Bacterial community parameters in relation to the medical history and lifestyle habits

There was no correlation between the number of bacterial sequences of 16S rRNA gene retrieved per sample from the trimmed dataset and the Shannon diversity index of bacterial communities [correlation coefficient (CC) = −0.05], nor was there a correlation between the number of sequences per sample and the number of observed OTUs (CC = 0.36). These results confirmed that taxonomic richness was not created by the number of sequences by itself.

Linear regression analysis showed that the Shannon diversity index of vaginal bacterial communities increased with an increase in vaginal pH (P = 0.003) and with the presence of malodorous vaginal discharge (P<0.0001) and also that the Shannon diversity index was not influenced by other factors included to the analysis (P>0.5).

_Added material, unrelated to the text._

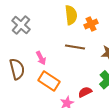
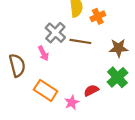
gray cross: (21, 25) -> (55, 33), moved
orange rectangle: (49, 81) -> (46, 90), moved

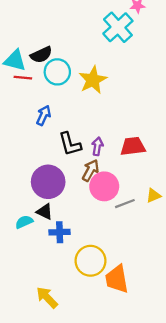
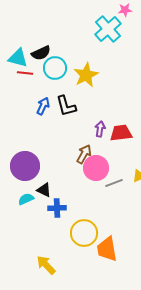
black L-shape: (70, 144) -> (66, 106), moved
purple arrow: (97, 146) -> (100, 129), moved
purple circle: (48, 182) -> (25, 166), moved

Clustered bacterial communities

Three hundred and seven (71.1%) vaginal bacterial communities clustered into 5 major groups based on the similarities in relative abundance values of bacterial OTUs (OTU composition) (Fig. 3). Each group harbored ≥15 members. The remaining vaginal communities (N = 125; 28.9%) could not be classified in any of the 5 groups and were rather erratic, non-related, heterogeneous communities that did not cluster into any other entity (hereafter referred to as the non-classifiable or 0-group). OTUs belonging to members of lactobacilli dominated four out of five groups. In two of the groups (I and II), the most abundant OTU was Lactobacillus iners_1, and in two other groups (III and V) L. crispatus_1 was the most abundant. In group IV, lactobacilli did not have the most abundant OTUs, while in this group, the predominant bacterium was Gardnerella_1 (Table 1; Fig. 4).

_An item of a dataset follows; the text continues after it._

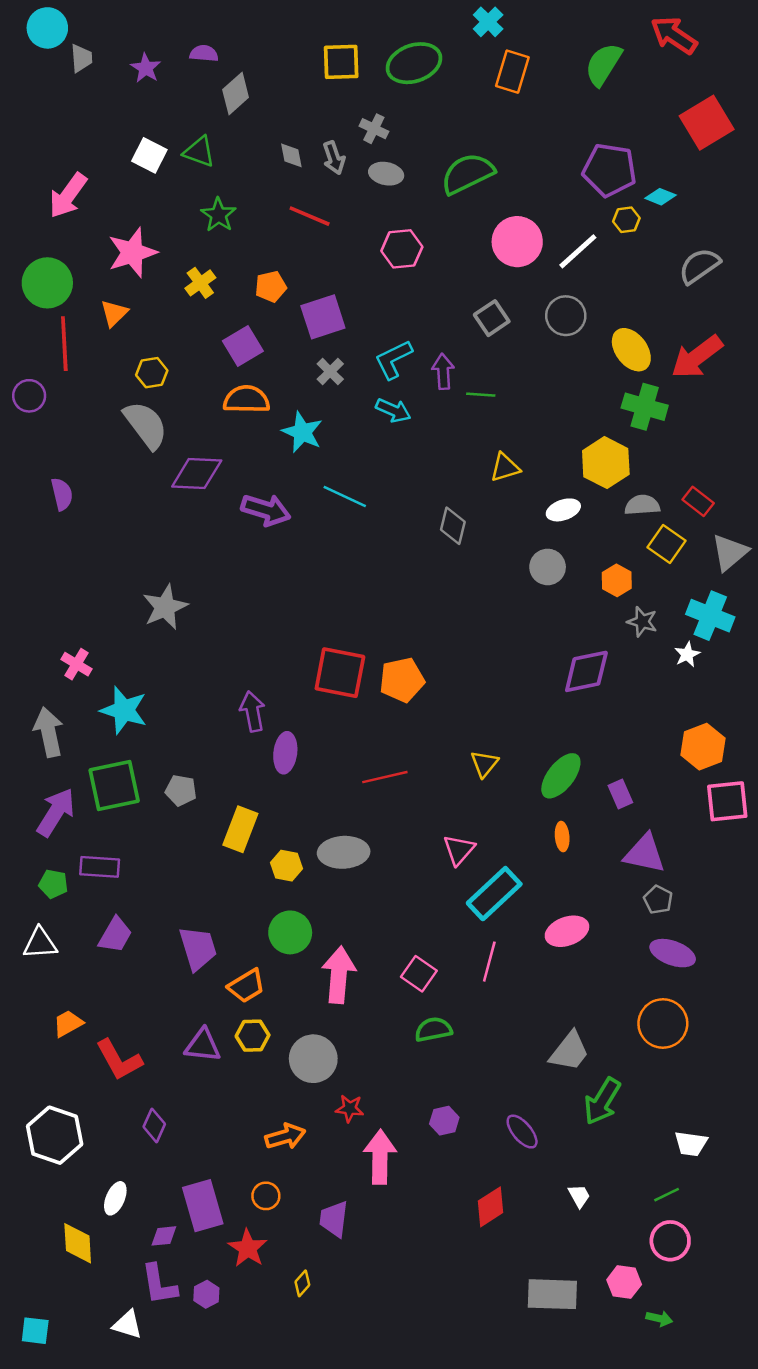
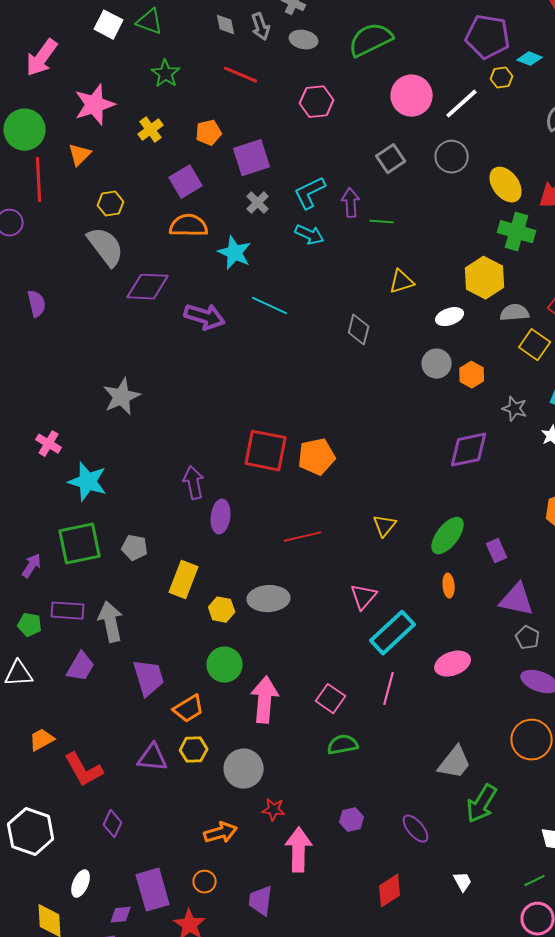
orange hexagon: (617, 580) -> (472, 375), moved
gray arrow: (49, 732) -> (111, 622), moved
purple arrow: (56, 812) -> (32, 566), size x0.6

Figure 3. Two-dimensional (2D) plots describing the principal component analysis (PCA) of OTU composition among analyzed samples.

The plots represent 2D projections of a multidimensional analysis where the relative abundance of each specific OTU defines a dimension. Both plots are the projection of the same analysis viewed at a different angle. The plots visualize the clustering and variability of studied vaginal bacterial communities. First (a) 2D plot of the first two PCA components describes the clustering of groups I–V. Second (b) 2D plot of third and fourth PCA component confirms that the samples belonging to non-classifiable group (0) are not clustering into separate or any other entity. The variance described by the respective PCA components (Axis-1 and Axis-2) is written in brackets.

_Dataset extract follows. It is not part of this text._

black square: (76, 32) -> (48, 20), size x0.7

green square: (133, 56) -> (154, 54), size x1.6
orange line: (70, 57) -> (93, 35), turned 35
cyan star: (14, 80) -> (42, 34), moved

Figure 4. The distribution of 10 most relatively abundant OTUs in determined vaginal bacterial community groups.

The distribution is presented based on mean relative abundance values (x-axis) of these OTU-s among bacterial community groups (y-axis).

Table 1. Mean (±SD) values of selected parameters of vaginal environment within bacterial community groups.

Among the non-classifiable group, there were no dominating bacteria that had relative abundance over 20%, but the prevalence of the following OTUs was relatively high: Gardnerella_1 (74.1%) and members belonging to genera Prevotella (69.2%), Atopobium vaginae_1 (52.4%), Ureaplasma sp. (33.6%), Sneathia sanguinegens (30.1%) and Clostridium sp. (16.8%). A comparison of the community groups (I–V) with 0-group in linear regression analysis revealed significant differences in the mean bacterial diversity expressed by the Shannon diversity index, in the mean number of observed OTUs, and in the mean values of vaginal pH (Table 1).

Vaginal fungal communities

From 494 collected samples, we analyzed fungal communities in 251 samples. In total, we obtained 276,336 ITS-1 region specific sequences and the average sequence read length was 220 bp. The count of sequences was higher than 75 in 216 samples, which were included for further analysis. Seventy-five sequences per sample was the level whereby the rarefaction curves for 95% of the samples reached a 5% plateau. After this exclusion of the samples, the mean number of sequences per sample was 1076.7 (±1282.2). Only OTUs (n = 196; FASTA file S2) that were present in at least one sample with a relative abundance ≥1% were included for further analysis. The additional cut-off was applied to normalize the filtering across samples with different sequences assigned to them and also to filter out artifacts generated by the limitations of laboratory workflow. The mean taxonomic richness per sample was 7.8 (±4). A comparison of these OTUs against the UNITE database resulted in 161 unique hits at the species taxonomic level.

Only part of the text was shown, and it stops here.